In contrast to Western-Classical violin standards, the European-American and African-American fiddle and violin styles share a wide variety of ways that players set up and hold the instrument. They may fatten the curve of the bridge to facilitate double stops, or cut the bridge lower than the classical norm for an easier action. Some fiddle players hold the bow stick several inches up from the frog or rest the palm of the left hand against the neck. Still others use what a Classical player would consider a fairly standard setup and hold.
When I perform for social occasions like weddings, I play several tunes that are hard to fit tight into either the violin or the fiddle category. (That must be why people ask me what instrument I’m playing.)
For example, during the prelude to a wedding ceremony while guests are gathering, I play some old Irish airs and other tranquil numbers to calm everyone’s nerves. Then, just before the bride’s processional, I often play my own arrangement of Henry Purcell’s Trumpet Tune in the key of D. Setting it this way gives easy access to plenty of double-stops using open strings for a big, bold sound, heightening the anticipation among the assembled guests.

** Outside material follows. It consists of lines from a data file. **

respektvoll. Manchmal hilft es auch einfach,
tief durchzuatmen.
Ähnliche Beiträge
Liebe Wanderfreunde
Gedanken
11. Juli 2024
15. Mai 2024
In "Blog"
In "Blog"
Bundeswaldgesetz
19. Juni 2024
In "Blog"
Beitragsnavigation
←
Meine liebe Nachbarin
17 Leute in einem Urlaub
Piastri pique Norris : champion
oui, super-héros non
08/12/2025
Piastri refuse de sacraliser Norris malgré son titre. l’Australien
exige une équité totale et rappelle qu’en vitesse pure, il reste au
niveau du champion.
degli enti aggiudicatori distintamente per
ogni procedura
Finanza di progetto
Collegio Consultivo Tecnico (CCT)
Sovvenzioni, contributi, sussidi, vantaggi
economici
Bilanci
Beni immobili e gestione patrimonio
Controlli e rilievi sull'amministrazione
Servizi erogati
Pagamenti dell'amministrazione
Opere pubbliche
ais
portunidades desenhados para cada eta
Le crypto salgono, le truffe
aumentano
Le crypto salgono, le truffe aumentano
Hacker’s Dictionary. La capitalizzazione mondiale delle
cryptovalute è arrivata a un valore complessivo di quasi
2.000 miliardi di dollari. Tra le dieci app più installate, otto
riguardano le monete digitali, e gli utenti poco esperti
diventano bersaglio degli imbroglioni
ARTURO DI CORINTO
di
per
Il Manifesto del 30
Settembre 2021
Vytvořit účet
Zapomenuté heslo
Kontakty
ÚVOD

At that point, taking liberties with a classical composition, am I playing violin or fiddle?
I’m not sure myself.
Another hard-to-categorize tune is the waltz “Sobre las Olas”, a simple melody that seems to have led a life of its own – traveling through Classical, popular, and folk idioms – since it was first published in 1884 by Juventino Rosas. He was a Mexican violinista born into a poor Otomi Indian family of musicians.

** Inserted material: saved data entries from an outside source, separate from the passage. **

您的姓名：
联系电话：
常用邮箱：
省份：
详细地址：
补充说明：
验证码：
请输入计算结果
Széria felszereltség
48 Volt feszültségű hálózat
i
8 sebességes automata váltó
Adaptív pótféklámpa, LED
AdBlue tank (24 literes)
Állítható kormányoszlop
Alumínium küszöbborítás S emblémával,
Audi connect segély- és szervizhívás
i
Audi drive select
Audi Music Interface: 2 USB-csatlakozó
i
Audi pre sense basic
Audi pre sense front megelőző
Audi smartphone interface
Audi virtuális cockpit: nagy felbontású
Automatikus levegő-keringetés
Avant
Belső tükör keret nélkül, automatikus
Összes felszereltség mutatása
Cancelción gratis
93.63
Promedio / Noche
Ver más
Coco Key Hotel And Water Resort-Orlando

After moving to Mexico City, Rosas achieved great success in his short life (he died at 26) as a composer of salon music for the aristocracy. His works included this piece in the style of the Viennese waltzes that were all the rage at the time. Later, as “Over the Waves,” it became a dance hit in the United States and a staple of the Lawrence Welk Orchestra, with its polished, classically-trained violinists.
I first heard the tune in the mid-1950s, played by a studio orchestra, as the soundtrack to Popeye the Sailor cartoons on my family’s primordial black-and-white TV. Then, in 1969, Nashville great Kenny Baker included his fiddle version with a bluegrass band on the classic album Portrait of a Bluegrass Fiddler.
All the while, in small towns on both sides of the Mexican border far from TV cameras and recording studios, “Sobre las Olas” was a standard tune at social dances and weddings. Abenicio Montoya of Santa Fe, New Mexico, plays it in that style on the collected recordings of La Musica de los Viejitos: Hispano Folk Music of the Rio Grande del Norte. This beautiful book and three-CD set, written and produced by Jack Loeffler, focuses on traditional Hispanic musicians (including several violinistas) of New Mexico and southern Colorado.
Following that path would lead naturally to Arizona and the old fiddle style of the Tohono O’odham (the indigenous Desert People that straddle the border of the United States and Mexico).
But that would be a different article!
Some of the most interesting music has always come out of projects that cross conventional boundaries of the day, and these days players with prodigious technical skill are busy collaborating across the violin/fiddle boundary.
I’m sure the Classical violin repertoire will live forever, as will the vast body of tunes that are clearly for fiddle.
But like an estuary where salt and fresh water mix, nourishing an abundance of life, there will also always be a rich musical territory where violin and fiddle music blend, and people puzzle over what they should call that instrument.